Uma preocupação comum em casos com exposição óssea é a possibilidade de infecção.[16 ] Em nenhum dos grupos estudados essa complicação se fez presente, evidenciando que ambas as técnicas se mostram seguras nesse quesito. Embora seja uma preocupação quando são realizados retalhos, neste estudo não houve casos de necrose cutânea digital nos pacientes operados com a técnica de V-Y.
É importante observar que, nos pacientes submetidos a TF, ocorre a formação mais exuberante de tecido fibrinoso entre a segunda e terceira semanas, que tem coloração amarelada típica e pode levar o paciente a imaginar tratar-se de secreção purulenta. Por esse motivo os pacientes devem ser alertados previamente sobre essa importante etapa transitória do tratamento. Esse tecido amarelado é justamente o molde ideal e será gradativamente substituído por tecido de granulação que, em seguida, passará por processo de epitelização até a completa cicatrização. Durante esse período, observa-se melhoria contínua do aspecto de toda área ao redor da ferida, com diminuição do edema e ausência de sinais flogísticos.[3 ]
A consagrada técnica de V-Y é eficaz e apresenta ótimos resultados quando realizada por um profissional especializado. A TF mostrou a mesma eficácia e surge como uma alternativa para o tratamento de lesões em ponta de dedo, destacando-se ainda por sua fácil execução – podendo ser realizada por um maior número de cirurgiões – e por conferir proteção ao sítio de lesão sem necessitar de área doadora saudável, permitindo, assim, que ocorra a cicatrização da ferida por segunda intenção.

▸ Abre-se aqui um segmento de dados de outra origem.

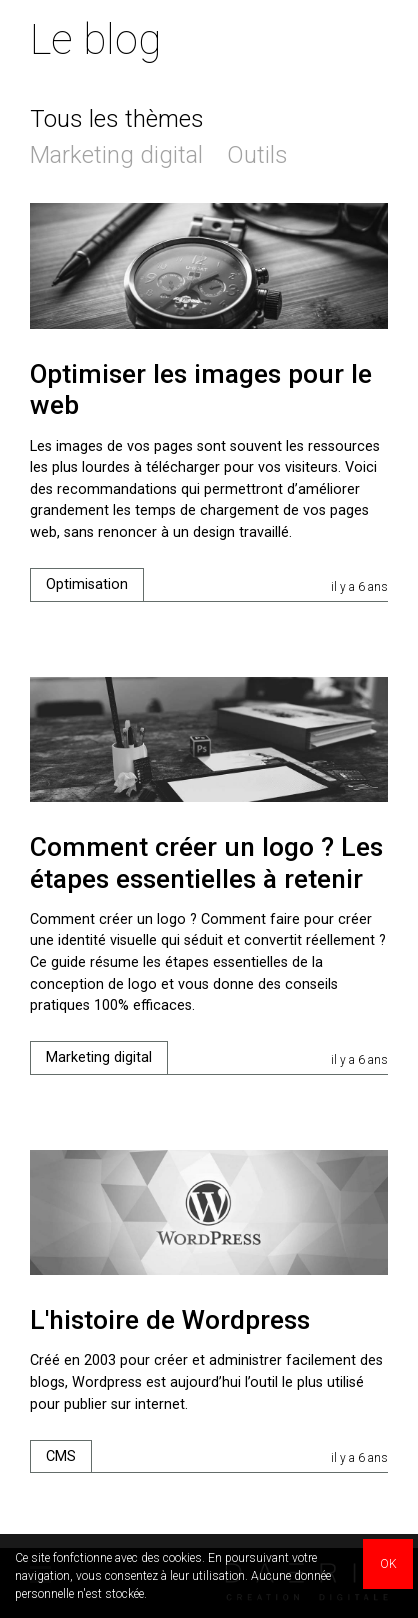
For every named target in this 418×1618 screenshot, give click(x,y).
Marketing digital (116, 155)
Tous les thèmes (117, 119)
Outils (257, 155)
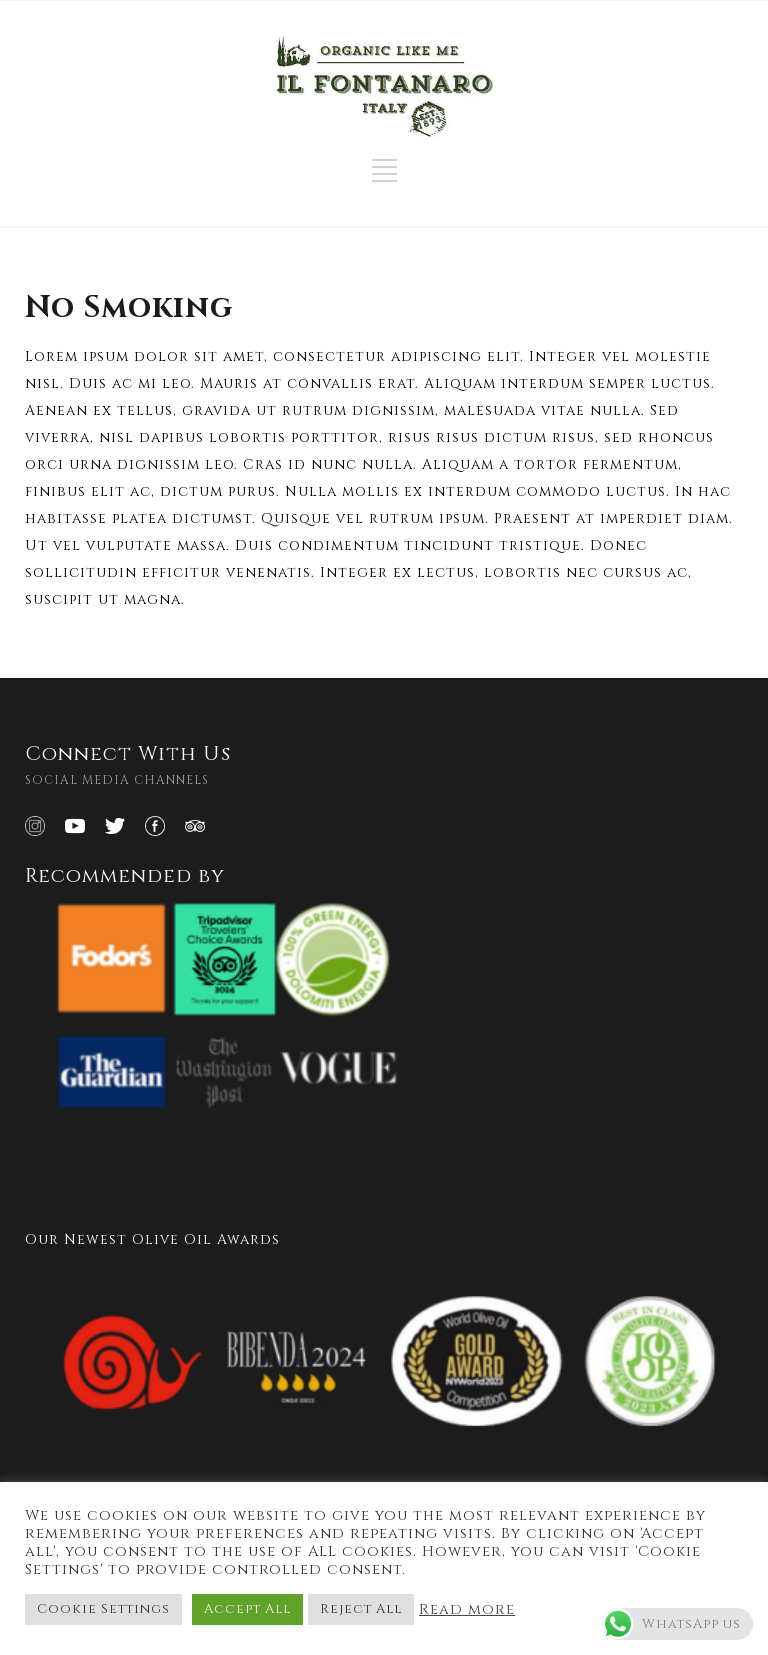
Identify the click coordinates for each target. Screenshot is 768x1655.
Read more (467, 1610)
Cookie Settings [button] (103, 1609)
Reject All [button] (361, 1609)
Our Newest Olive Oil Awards (152, 1239)
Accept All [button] (247, 1609)
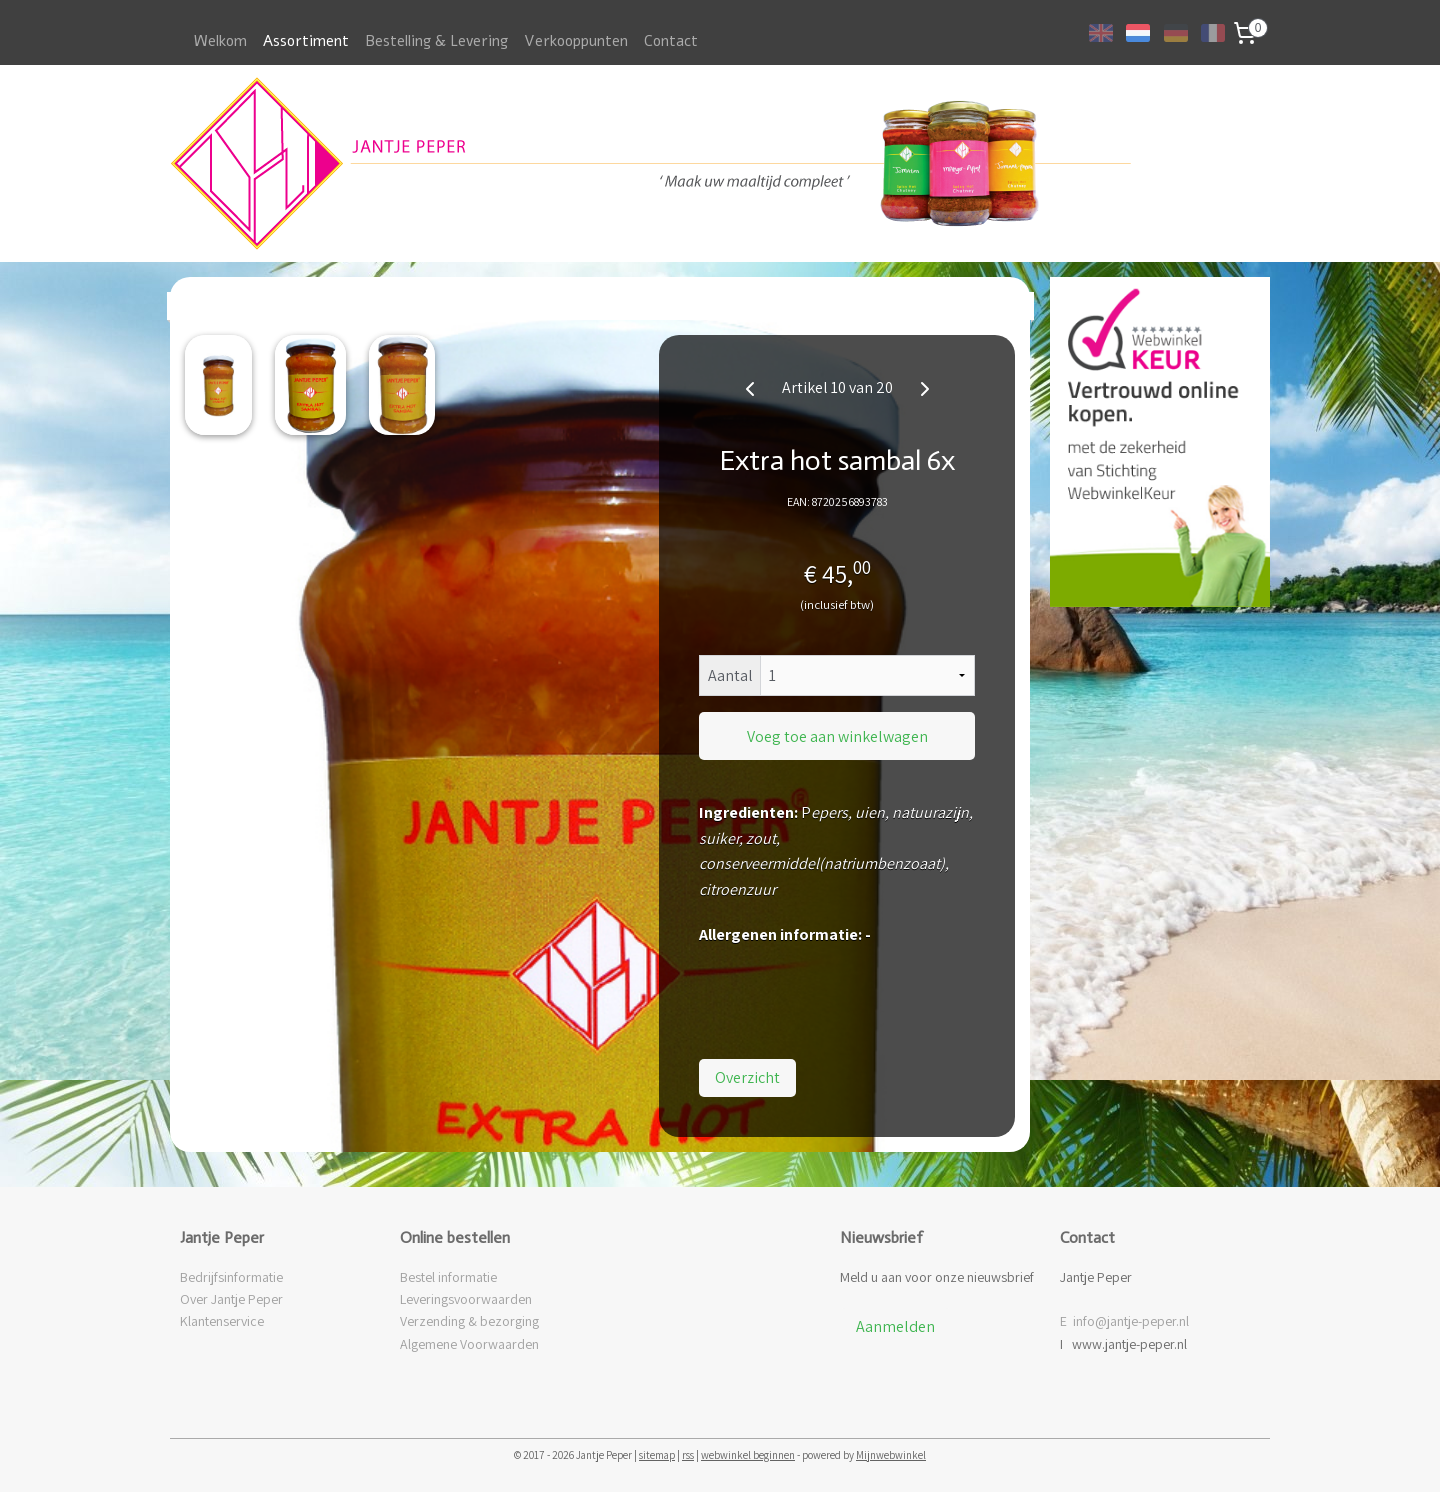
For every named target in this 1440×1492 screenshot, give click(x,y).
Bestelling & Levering (436, 41)
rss (688, 1455)
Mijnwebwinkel (891, 1455)
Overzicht (747, 1077)
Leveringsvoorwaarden (466, 1299)
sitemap (657, 1455)
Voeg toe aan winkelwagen (837, 736)
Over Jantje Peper (231, 1299)
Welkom (220, 41)
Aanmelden (895, 1326)
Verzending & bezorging (469, 1321)
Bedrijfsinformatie (231, 1277)
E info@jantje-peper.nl (1124, 1321)
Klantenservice (222, 1321)
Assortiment (306, 41)
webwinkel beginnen (748, 1455)
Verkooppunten (576, 41)
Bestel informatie (448, 1277)
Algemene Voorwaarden (469, 1344)
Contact (671, 41)
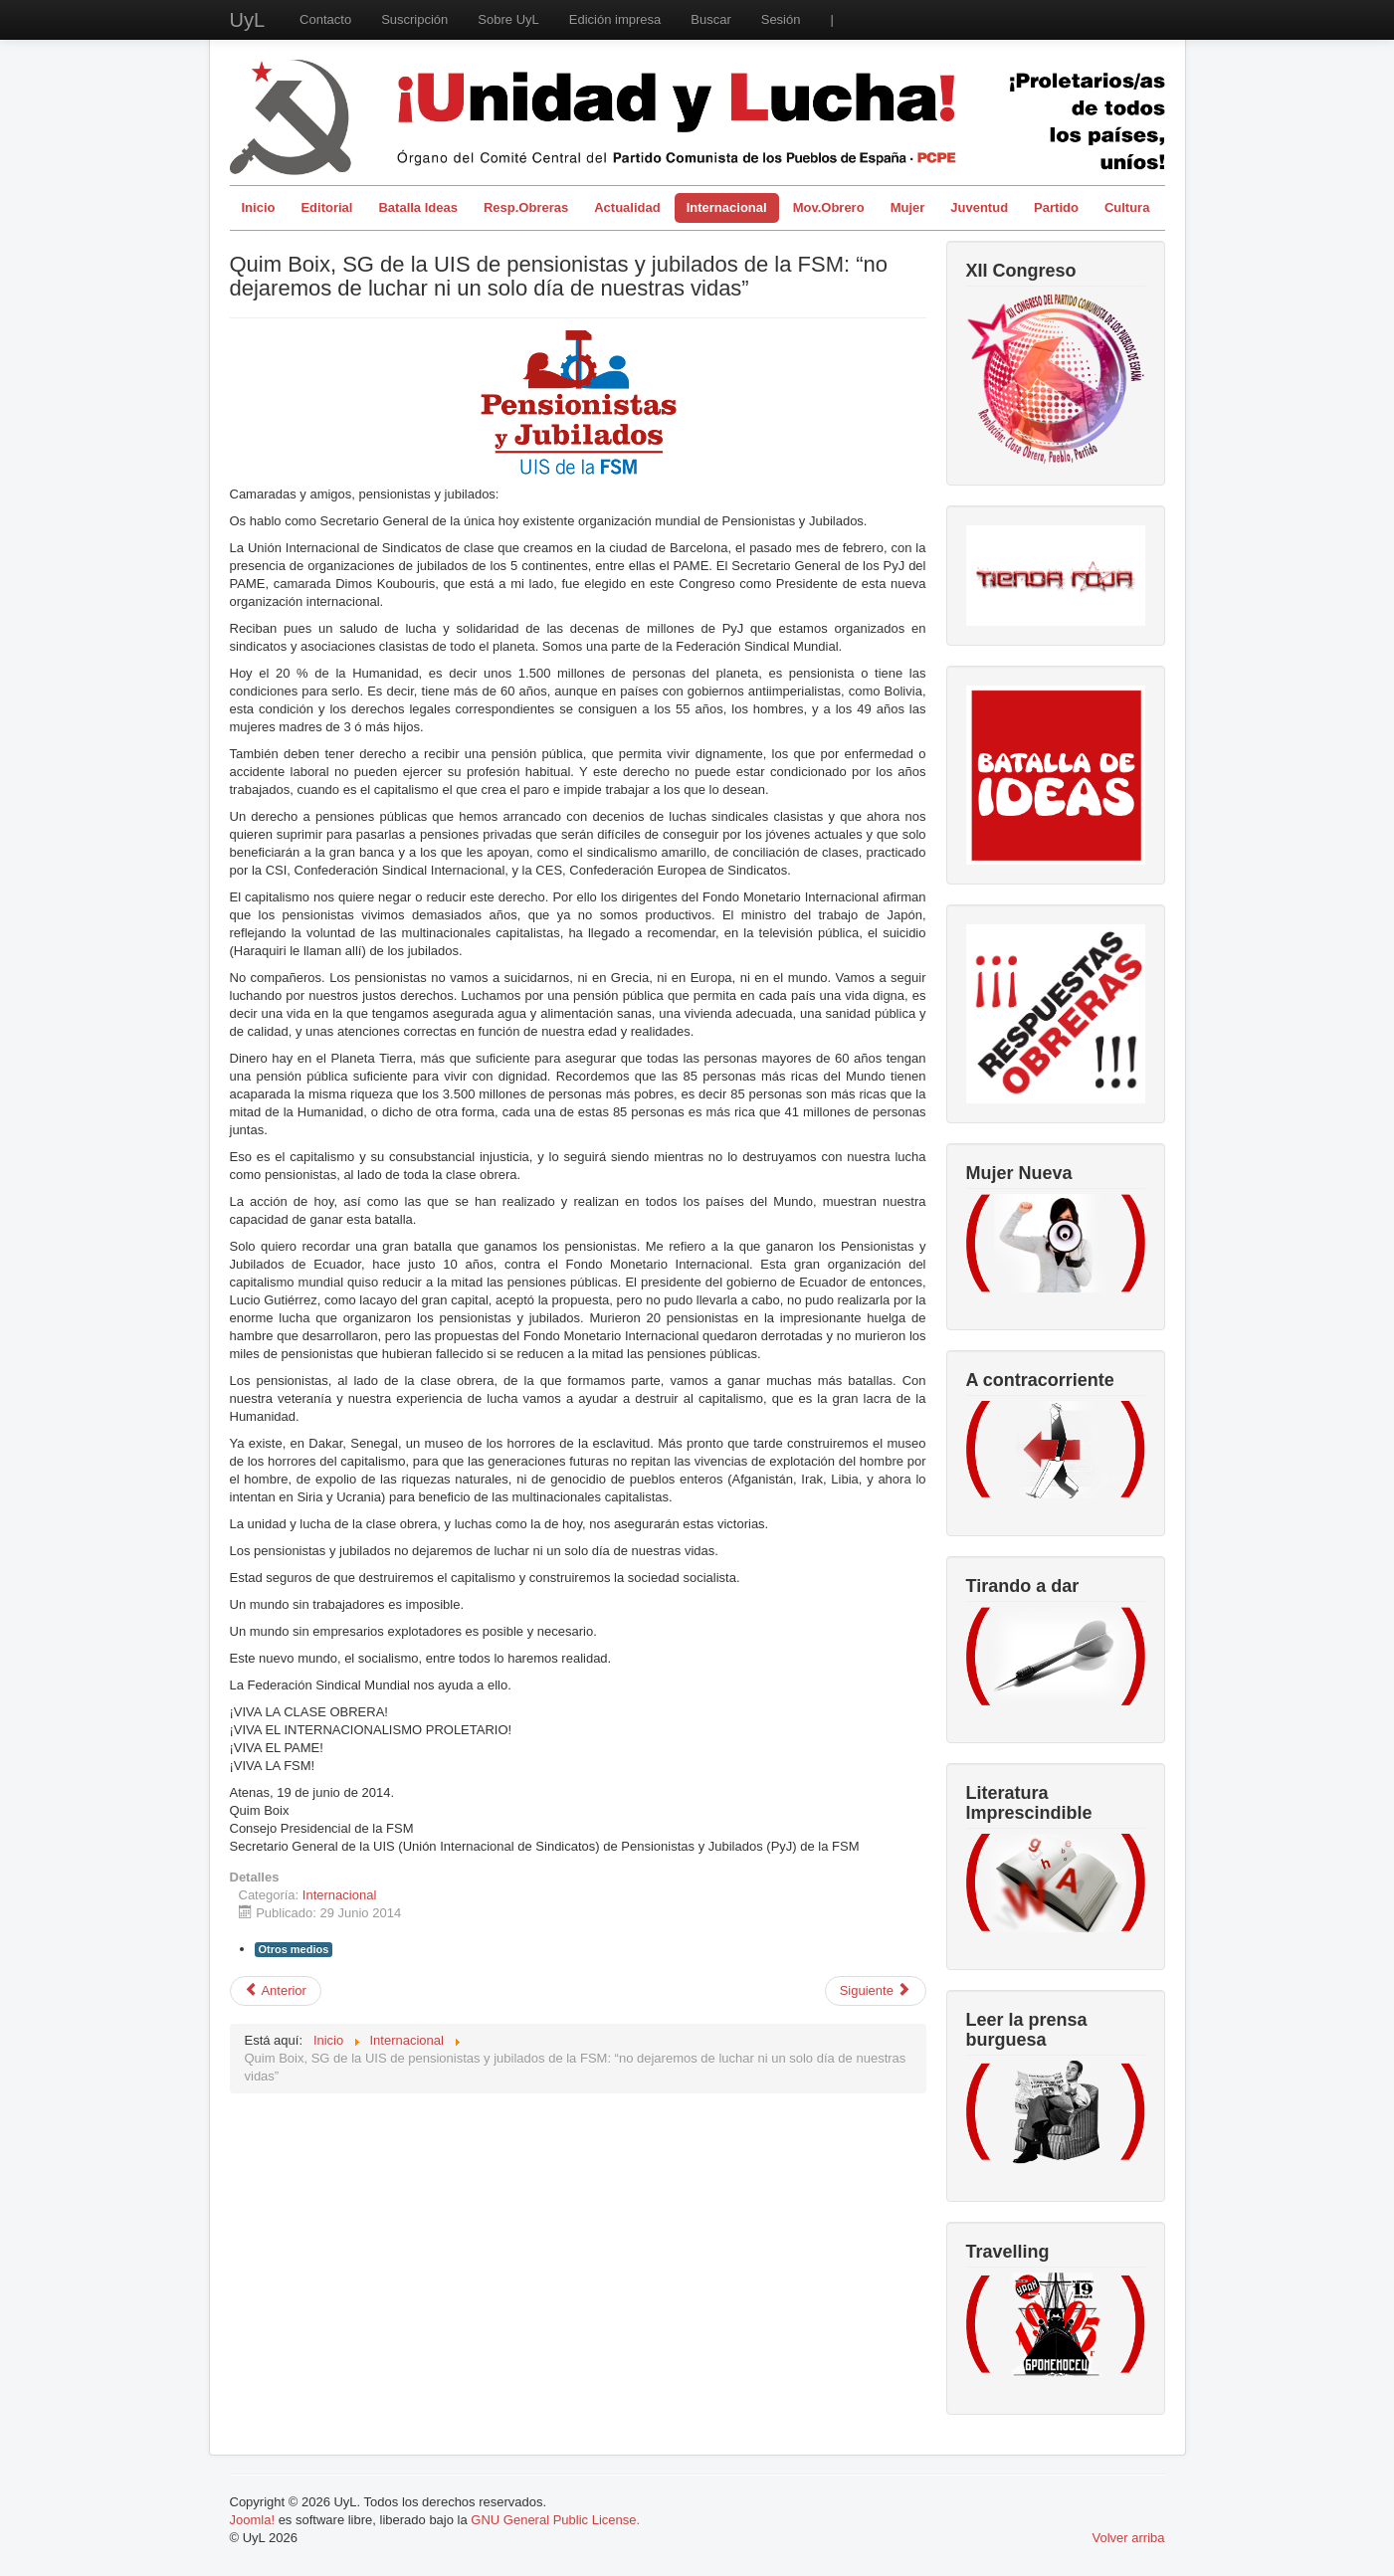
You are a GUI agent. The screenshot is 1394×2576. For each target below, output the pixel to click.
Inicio (259, 207)
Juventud (979, 207)
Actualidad (627, 207)
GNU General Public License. (555, 2519)
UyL (248, 20)
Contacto (325, 19)
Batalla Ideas (418, 207)
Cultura (1127, 207)
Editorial (326, 207)
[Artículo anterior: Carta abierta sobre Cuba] (275, 1991)
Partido (1056, 207)
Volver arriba (1129, 2537)
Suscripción (414, 19)
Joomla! (253, 2519)
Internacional (727, 207)
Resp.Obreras (526, 207)
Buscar (710, 19)
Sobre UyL (508, 19)
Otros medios (294, 1949)
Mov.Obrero (829, 207)
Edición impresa (615, 19)
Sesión (781, 19)
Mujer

Como limitação do estudo, pode-se destacar a falta de correlação entre a gravidade da lesão inicial e o desfecho final após o tratamento. Lesões mais graves com maior acometimento de partes moles, associadas a lesão de leito ungueal e fraturas, em geral, apresentam resultado estético e funcional piores e com maiores sequelas, independente da técnica cirúrgica aplicada.
Outra limitação do estudo foi quanto à pequena amostra utilizada, o que ocorreu devido à demanda de casos disponíveis no período proposto para a realização do estudo. Esses resultados podem ser utilizados para futuros estudos de técnicas de cirurgia da mão.
Conclusão
O presente estudo concluiu que a TF é tão eficiente quanto a técnica de reconstrução volar V-Y de Atasoy-Kleinert, ambas podendo ser utilizadas para o tratamento de lesões transversas e oblíquas dorsais em ponta de dedos, apresentando bons resultados estéticos e funcionais para tais lesões.